(Task statement)
Lines that contain "Horarios": how many are there in the listing below? Answer with a number and nothing more.
[Provided material]
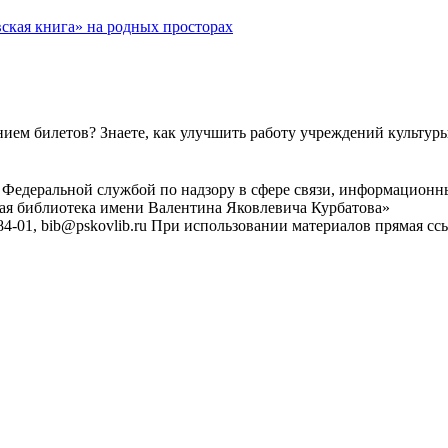
ская книга» на родных просторах
ем билетов? Знаете, как улучшить работу учреждений культур
 Федеральной службой по надзору в сфере связи, информационн
ная библиотека имени Валентина Яковлевича Курбатова»
4-01, bib@pskovlib.ru
При использовании материалов прямая ссылк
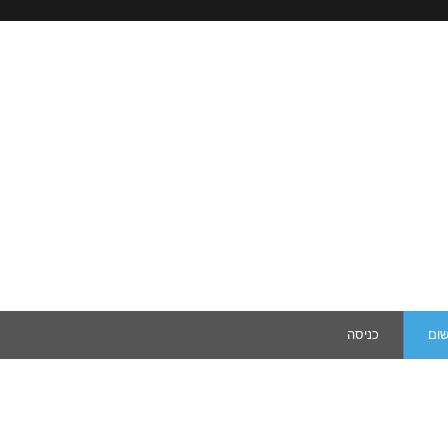
שום
כניסה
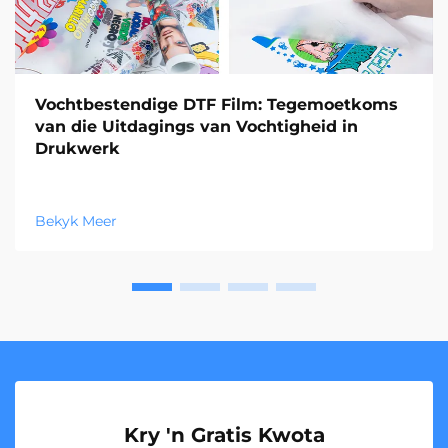
Vochtbestendige DTF Film: Tegemoetkoms
van die Uitdagings van Vochtigheid in
Drukwerk
Bekyk Meer
Kry 'n Gratis Kwota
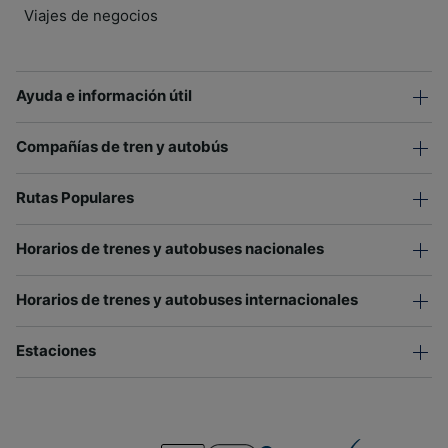
Viajes de negocios
Ayuda e información útil
Compañías de tren y autobús
Rutas Populares
Horarios de trenes y autobuses nacionales
Horarios de trenes y autobuses internacionales
Estaciones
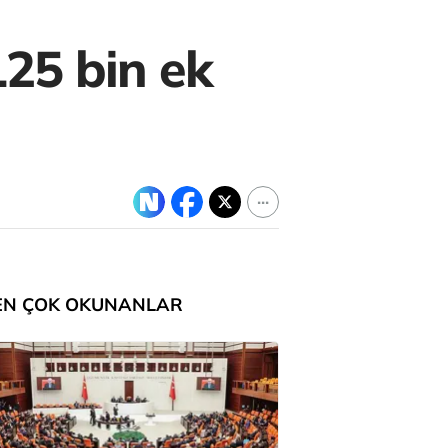
25 bin ek
EN ÇOK OKUNANLAR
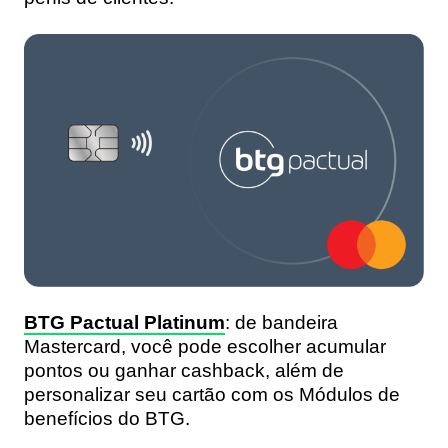
BTG Pactual Platinum
:
de bandeira
Mastercard, você pode escolher acumular
pontos ou ganhar cashback, além de
personalizar seu cartão com os Módulos de
benefícios do BTG.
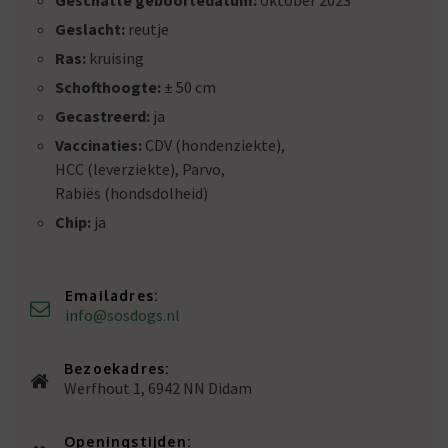
Geschatte geboortedatum:
oktober 2023
Geslacht:
reutje
Ras:
kruising
Schofthoogte:
± 50 cm
Gecastreerd:
ja
Vaccinaties:
CDV (hondenziekte),
HCC (leverziekte), Parvo,
Rabiës (hondsdolheid)
Chip:
ja
Emailadres:
info@sosdogs.nl
Bezoekadres:
Werfhout 1, 6942 NN Didam
Openingstijden:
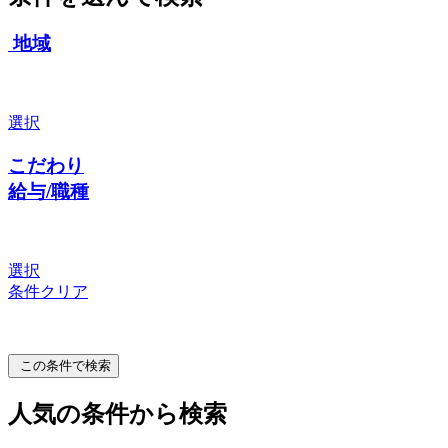
地域
選択
こだわり
給与/職種
選択
条件クリア
この条件で検索
人気の条件から検索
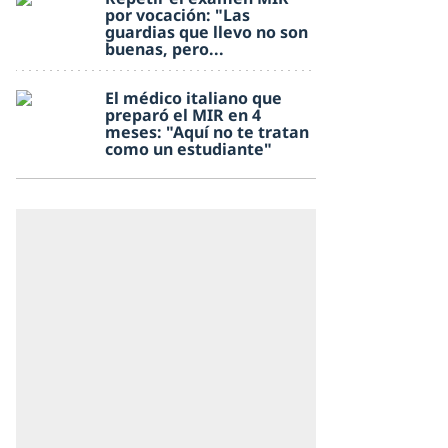
por vocación: "Las
guardias que llevo no son
buenas, pero...
El médico italiano que
preparó el MIR en 4
meses: "Aquí no te tratan
como un estudiante"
[/Provided material]
(Exercise result)
2